Unter die Proxemik fallen Aspekte der Territorialität, des persönlichen Raumes
und der interpersonellen Distanz sowie Fragen der Ausrichtung und Sitzanordnung
(vgl. Hargie und Dickson 2004). Wir wollen an dieser Stelle lediglich auf die
interpersonelle Distanz eingehen. Wegbereiter für die Erforschung der interpersonellen
Distanz war der Anthropologe Edward T. Hall. In Bezug auf den persönlichen
Raum und die interpersonelle Distanz unterscheidet Hall (1966) vier Kategorien
der Face-to-Face-Interaktion (s. Abb. 4.3):
• Die intime Distanz von ca. 15 bis 45 cm drückt Vertrautheit (z. B. Schutz, Liebe)

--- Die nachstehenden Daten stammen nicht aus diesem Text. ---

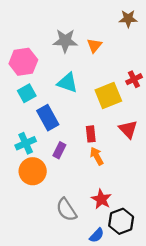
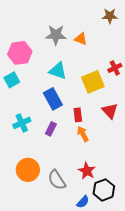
orange triangle: (94, 45) -> (81, 39), turned -48
cyan square: (27, 93) -> (12, 80), moved
blue rectangle: (48, 118) -> (53, 99), moved
orange circle: (33, 171) -> (28, 170), moved

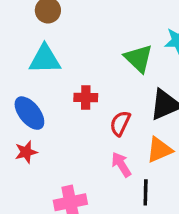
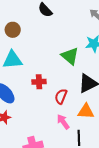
orange triangle: (159, 150) -> (86, 111), turned 30

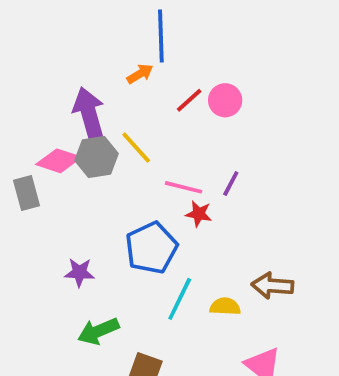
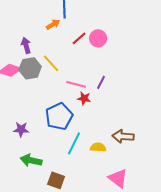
purple arrow: (89, 114) -> (26, 45), size x0.6
green arrow: (98, 331) -> (31, 160), turned 35

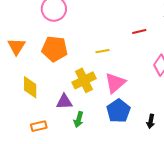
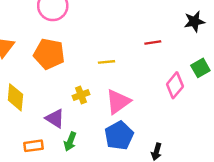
yellow cross: (84, 80) -> (81, 95), size x0.6
purple triangle: (64, 102) -> (55, 118), turned 30
orange rectangle: (39, 126) -> (33, 146), moved

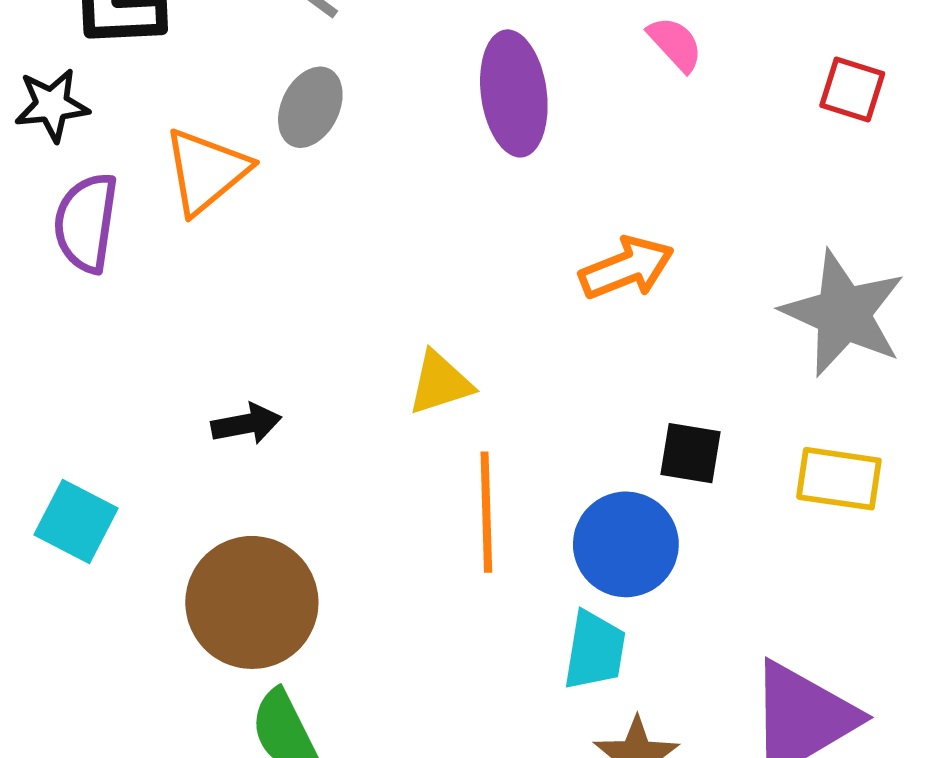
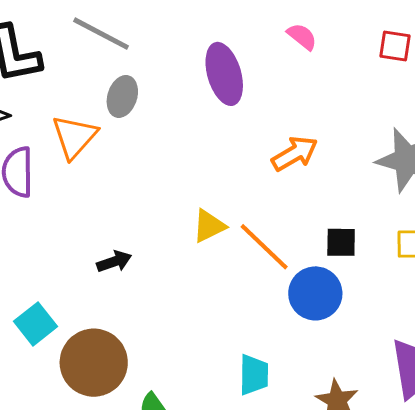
orange line: (486, 512) -> (264, 247), moved, turned -36
cyan square: (76, 521) -> (36, 324), turned 33
brown circle: (252, 602) -> (94, 363), moved
cyan trapezoid: (595, 650) -> (254, 375), moved

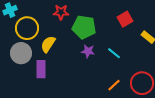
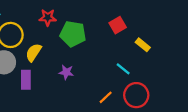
purple star: (88, 51) -> (66, 72), moved
cyan line: (114, 53) -> (123, 69), moved

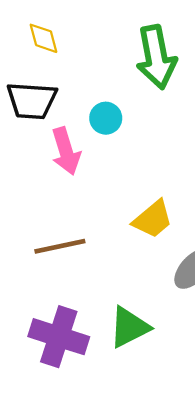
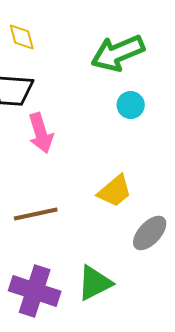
green arrow: (156, 57) -> (118, 53), turned 78
cyan circle: (106, 118) -> (131, 105), moved

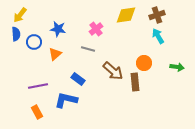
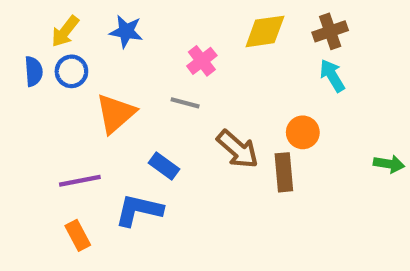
yellow arrow: (20, 15) -> (65, 31), moved
blue star: (58, 29) -> (126, 31), moved
blue circle: (34, 42) -> (71, 71), moved
orange triangle: (55, 54) -> (116, 113), size x1.5
green arrow: (177, 67) -> (389, 164), moved

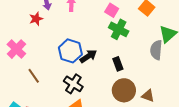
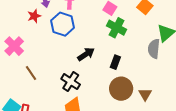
blue hexagon: (70, 51) -> (63, 24), moved
black rectangle: (118, 64) -> (115, 62), turned 40
brown triangle: (148, 96) -> (145, 94), turned 40

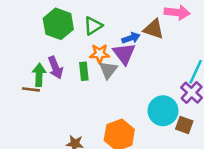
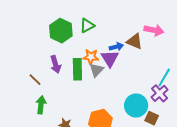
green triangle: (93, 26) -> (87, 26), moved
green rectangle: (84, 71) -> (77, 69), size x1.5
green arrow: (39, 75) -> (41, 105), moved
brown line: (31, 89) -> (35, 80), turned 32

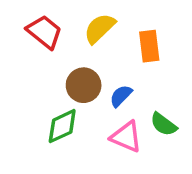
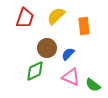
red trapezoid: (44, 32) -> (25, 18), turned 70
green semicircle: (163, 124) -> (93, 85), moved

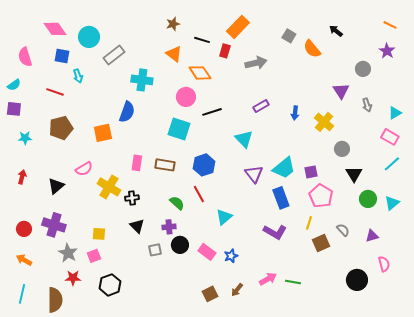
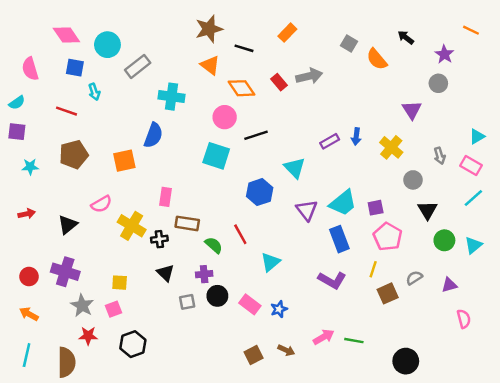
brown star: (173, 24) -> (209, 29), size x1.6
orange rectangle: (238, 27) -> (287, 33), size x0.7
red rectangle: (225, 51) -> (279, 82), moved, turned -56
purple star: (387, 51) -> (444, 54), moved
gray arrow: (367, 105) -> (440, 156), moved
purple rectangle: (261, 106) -> (330, 141), moved
brown rectangle: (165, 165) -> (187, 223), moved
blue hexagon: (204, 165) -> (260, 192), moved
red arrow: (22, 177) -> (27, 214), turned 64
gray semicircle: (343, 230) -> (414, 278), turned -80
black circle: (357, 280) -> (406, 361), moved
brown arrow: (237, 290) -> (286, 350), turned -104

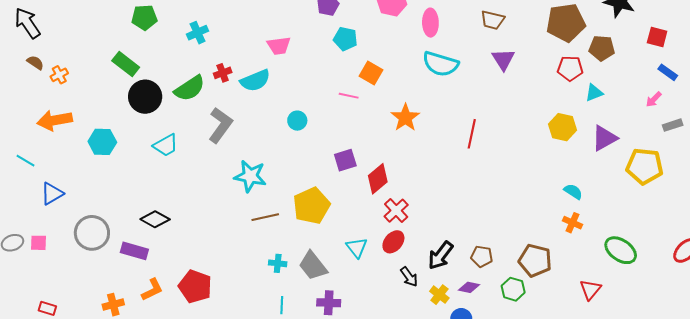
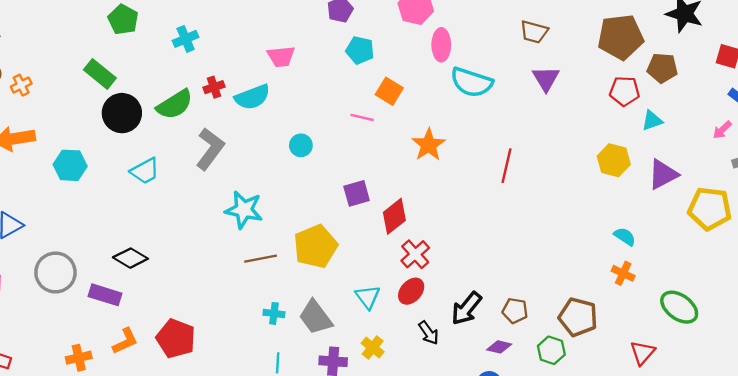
green pentagon: (144, 17) -> (123, 20), turned 30
pink ellipse: (430, 23) -> (441, 45), moved
yellow cross: (439, 295) -> (373, 347), moved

aus und ist für sehr enge FreundInnen und die Familie reserviert.
• Die gesellig-persönliche Distanz von ca. 45 cm bis 1,20 m deutet auf eine enge
Verbindung hin und ist typisch für informelle Gespräche mit befreundeten und
bekannten Personen.
• Die soziale Distanz von ca. 1,20 bis 3,70 m markiert berufliche und unpersönliche
Interaktionen.
• Die öffentliche Distanz schließlich variiert zwischen ca. 3,70 m und der Sehbzw.

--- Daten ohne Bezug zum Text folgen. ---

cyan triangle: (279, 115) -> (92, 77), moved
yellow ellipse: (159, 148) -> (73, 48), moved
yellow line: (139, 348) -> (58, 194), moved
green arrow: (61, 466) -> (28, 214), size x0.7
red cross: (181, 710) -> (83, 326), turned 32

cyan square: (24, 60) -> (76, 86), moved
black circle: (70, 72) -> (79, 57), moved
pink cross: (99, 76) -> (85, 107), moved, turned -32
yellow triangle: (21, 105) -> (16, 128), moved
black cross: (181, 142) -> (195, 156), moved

Hörweite. Sie dient dem öffentlichen Sprechen, bei dem man die Zuhörenden
nicht zwingend erkennen muss (z. B. große Versammlungen).

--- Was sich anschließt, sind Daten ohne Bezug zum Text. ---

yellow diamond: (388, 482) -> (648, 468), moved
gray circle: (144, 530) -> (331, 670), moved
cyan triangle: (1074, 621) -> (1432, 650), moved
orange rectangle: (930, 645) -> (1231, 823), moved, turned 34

Hall betonte, dass er diese Kategorien aufgrund von Beobachtungen an weißen


NordamerikanerInnen aus dem Mittelstand entwickelt hatte. Mitunter werden diese
Kategorien dennoch als kulturübergreifend gültig dargestellt. Andere Kulturen
haben jedoch ein anderes Erleben interpersoneller Distanz. Menschen aus arabischen
und südeuropäischen Kulturen interagieren in geringerer Distanz (Watson
1970; Watson und Graves 1966). Demnach kann Halls Kategorisierung als Daumenregel
im westlichen Kulturkreis hilfreich sein, kann aber keinesfalls kulturübergreifend
gelten.
Nicht nur die Kultur, auch andere Faktoren haben einen Einfluss darauf, aus
welcher Distanz kommuniziert wird. In einer Untersuchung von Altman und Vinsel
(1977) stellte sich heraus, dass die meisten Menschen sitzend oder stehend in
bestimmten Distanzen interagieren: Sie führen Interaktionen, bei denen sie stehen,
eher in intimer oder gesellig-persönlicher Distanz. Interaktionen, die sitzend vonstattengehen,
werden eher in sozialer oder öffentlicher Distanz vollzogen. Demnach
steht interpersonelle Distanz nicht nur damit in Zusammenhang, mit wem wir
aus welchem Anlass kommunizieren, sondern auch damit, ob wir es sitzend oder
stehend tun.
In einer Studie von Six et al. (1983) zeigte sich zudem, dass der Bekanntheitsgrad
und das Geschlecht der Anwesenden für die subjektive Dichtewahrnehmung
und das Wohlbefinden wichtiger sind als die Anzahl der Anwesenden per se. Demnach
entscheiden auch die Bekanntheit und das Geschlecht der Beteiligten, ob sich
eine Person in der Nähe der anderen wohlfühlt oder nicht.